» The task:
Return only the stretch of the material below that begins with the line containing "umrljivost, ogledate na internetu, na za v" and ends with the line containing "de 70 millions d'installations à travers le", exactly; both of those lines belong to it.
········
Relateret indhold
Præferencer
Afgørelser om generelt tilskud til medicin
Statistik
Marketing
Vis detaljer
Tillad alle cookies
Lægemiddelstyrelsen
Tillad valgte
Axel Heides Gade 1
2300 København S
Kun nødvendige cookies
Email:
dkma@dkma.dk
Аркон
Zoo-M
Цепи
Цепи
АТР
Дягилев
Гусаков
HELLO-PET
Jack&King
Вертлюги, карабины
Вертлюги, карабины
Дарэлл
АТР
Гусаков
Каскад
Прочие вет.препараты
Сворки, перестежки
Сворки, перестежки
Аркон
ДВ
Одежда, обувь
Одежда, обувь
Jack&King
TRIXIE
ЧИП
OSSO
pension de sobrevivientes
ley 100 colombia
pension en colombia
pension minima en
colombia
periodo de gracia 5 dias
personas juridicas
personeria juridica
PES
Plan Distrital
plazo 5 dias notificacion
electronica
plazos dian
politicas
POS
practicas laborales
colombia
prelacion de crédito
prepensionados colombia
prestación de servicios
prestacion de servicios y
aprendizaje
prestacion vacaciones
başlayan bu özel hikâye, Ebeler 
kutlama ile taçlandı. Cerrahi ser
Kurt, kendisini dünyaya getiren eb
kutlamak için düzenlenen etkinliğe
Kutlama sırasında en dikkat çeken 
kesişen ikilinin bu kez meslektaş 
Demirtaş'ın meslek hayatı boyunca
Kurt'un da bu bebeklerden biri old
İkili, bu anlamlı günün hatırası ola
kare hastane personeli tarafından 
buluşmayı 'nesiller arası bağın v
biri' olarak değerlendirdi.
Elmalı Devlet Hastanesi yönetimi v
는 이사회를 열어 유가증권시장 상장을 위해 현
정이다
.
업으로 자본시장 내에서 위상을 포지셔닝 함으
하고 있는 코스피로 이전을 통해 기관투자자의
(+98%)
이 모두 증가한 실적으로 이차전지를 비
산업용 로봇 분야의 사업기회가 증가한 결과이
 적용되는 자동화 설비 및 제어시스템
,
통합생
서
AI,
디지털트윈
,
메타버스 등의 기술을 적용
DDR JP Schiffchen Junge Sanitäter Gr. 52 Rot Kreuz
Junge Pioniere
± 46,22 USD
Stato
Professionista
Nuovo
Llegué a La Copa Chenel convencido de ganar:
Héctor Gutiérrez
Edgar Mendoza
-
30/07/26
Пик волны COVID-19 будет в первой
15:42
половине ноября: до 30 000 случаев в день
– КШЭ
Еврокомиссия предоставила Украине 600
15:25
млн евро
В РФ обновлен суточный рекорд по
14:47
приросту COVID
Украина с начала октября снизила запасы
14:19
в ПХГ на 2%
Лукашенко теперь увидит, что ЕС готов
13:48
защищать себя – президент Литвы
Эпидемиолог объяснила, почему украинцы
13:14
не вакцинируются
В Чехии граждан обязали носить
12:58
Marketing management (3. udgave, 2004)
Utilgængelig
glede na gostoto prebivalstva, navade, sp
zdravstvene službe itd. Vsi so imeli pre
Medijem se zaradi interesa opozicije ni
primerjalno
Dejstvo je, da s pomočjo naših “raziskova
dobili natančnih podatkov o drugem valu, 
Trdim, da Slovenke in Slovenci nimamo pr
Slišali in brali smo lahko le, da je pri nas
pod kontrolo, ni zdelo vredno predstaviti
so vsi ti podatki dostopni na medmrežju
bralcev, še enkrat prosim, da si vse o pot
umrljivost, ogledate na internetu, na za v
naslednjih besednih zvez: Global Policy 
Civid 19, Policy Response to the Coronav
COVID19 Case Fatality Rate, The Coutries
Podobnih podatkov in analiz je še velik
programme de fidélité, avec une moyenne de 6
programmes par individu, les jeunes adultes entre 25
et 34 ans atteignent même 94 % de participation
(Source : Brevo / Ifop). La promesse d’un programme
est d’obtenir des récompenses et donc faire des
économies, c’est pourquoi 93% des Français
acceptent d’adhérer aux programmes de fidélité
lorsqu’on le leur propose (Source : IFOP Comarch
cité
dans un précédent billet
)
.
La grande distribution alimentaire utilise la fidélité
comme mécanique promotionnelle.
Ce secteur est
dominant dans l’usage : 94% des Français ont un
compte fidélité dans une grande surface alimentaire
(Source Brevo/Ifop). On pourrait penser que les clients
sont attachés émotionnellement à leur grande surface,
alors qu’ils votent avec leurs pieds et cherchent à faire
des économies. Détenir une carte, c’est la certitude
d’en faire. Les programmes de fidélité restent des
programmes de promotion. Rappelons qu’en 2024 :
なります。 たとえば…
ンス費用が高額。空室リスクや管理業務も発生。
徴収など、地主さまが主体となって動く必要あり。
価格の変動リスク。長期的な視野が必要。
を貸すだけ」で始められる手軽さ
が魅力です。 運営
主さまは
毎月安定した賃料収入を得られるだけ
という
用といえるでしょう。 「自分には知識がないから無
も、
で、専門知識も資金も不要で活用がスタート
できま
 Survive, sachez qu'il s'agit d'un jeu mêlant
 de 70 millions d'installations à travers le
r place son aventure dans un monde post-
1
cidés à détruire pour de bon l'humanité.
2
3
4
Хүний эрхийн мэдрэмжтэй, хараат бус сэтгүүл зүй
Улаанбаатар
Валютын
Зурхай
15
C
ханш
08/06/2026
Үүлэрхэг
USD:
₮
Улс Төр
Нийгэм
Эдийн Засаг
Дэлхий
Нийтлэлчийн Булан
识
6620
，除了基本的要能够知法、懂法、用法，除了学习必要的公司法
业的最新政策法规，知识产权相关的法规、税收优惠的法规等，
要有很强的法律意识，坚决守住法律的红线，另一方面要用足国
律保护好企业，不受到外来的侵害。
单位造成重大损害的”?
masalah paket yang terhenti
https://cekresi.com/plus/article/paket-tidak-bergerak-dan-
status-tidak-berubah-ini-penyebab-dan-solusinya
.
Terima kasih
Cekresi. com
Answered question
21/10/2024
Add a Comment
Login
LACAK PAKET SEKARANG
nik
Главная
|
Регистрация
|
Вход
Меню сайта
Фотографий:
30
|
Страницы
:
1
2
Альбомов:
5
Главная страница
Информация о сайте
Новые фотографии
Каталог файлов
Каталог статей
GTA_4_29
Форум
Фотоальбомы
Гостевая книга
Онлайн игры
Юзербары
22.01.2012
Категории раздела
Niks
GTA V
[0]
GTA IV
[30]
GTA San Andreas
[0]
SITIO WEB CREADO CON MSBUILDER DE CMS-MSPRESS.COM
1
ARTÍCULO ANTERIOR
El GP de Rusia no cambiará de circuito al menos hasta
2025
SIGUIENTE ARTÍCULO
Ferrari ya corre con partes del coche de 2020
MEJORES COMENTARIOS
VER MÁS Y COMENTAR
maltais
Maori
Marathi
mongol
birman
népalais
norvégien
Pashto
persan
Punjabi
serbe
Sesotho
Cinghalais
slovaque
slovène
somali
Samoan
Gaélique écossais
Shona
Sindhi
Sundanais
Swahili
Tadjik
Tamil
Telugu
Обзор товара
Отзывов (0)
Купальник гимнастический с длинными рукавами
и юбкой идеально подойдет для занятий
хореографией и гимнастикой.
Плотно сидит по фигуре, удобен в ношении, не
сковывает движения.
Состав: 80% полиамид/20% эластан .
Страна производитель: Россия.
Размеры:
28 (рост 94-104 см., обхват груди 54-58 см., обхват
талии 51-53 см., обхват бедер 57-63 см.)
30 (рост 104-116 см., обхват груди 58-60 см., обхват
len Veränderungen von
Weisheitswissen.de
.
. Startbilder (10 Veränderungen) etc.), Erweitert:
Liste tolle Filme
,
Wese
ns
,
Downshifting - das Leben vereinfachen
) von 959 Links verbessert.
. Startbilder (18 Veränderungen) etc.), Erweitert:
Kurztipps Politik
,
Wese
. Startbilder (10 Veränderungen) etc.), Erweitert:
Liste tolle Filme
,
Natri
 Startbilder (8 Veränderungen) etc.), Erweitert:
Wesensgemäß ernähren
········
» Output below:
umrljivost, ogledate na internetu, na za v
naslednjih besednih zvez: Global Policy 
Civid 19, Policy Response to the Coronav
COVID19 Case Fatality Rate, The Coutries
Podobnih podatkov in analiz je še velik
programme de fidélité, avec une moyenne de 6
programmes par individu, les jeunes adultes entre 25
et 34 ans atteignent même 94 % de participation
(Source : Brevo / Ifop). La promesse d’un programme
est d’obtenir des récompenses et donc faire des
économies, c’est pourquoi 93% des Français
acceptent d’adhérer aux programmes de fidélité
lorsqu’on le leur propose (Source : IFOP Comarch
cité
dans un précédent billet
)
.
La grande distribution alimentaire utilise la fidélité
comme mécanique promotionnelle.
Ce secteur est
dominant dans l’usage : 94% des Français ont un
compte fidélité dans une grande surface alimentaire
(Source Brevo/Ifop). On pourrait penser que les clients
sont attachés émotionnellement à leur grande surface,
alors qu’ils votent avec leurs pieds et cherchent à faire
des économies. Détenir une carte, c’est la certitude
d’en faire. Les programmes de fidélité restent des
programmes de promotion. Rappelons qu’en 2024 :
なります。 たとえば…
ンス費用が高額。空室リスクや管理業務も発生。
徴収など、地主さまが主体となって動く必要あり。
価格の変動リスク。長期的な視野が必要。
を貸すだけ」で始められる手軽さ
が魅力です。 運営
主さまは
毎月安定した賃料収入を得られるだけ
という
用といえるでしょう。 「自分には知識がないから無
も、
で、専門知識も資金も不要で活用がスタート
できま
 Survive, sachez qu'il s'agit d'un jeu mêlant
 de 70 millions d'installations à travers le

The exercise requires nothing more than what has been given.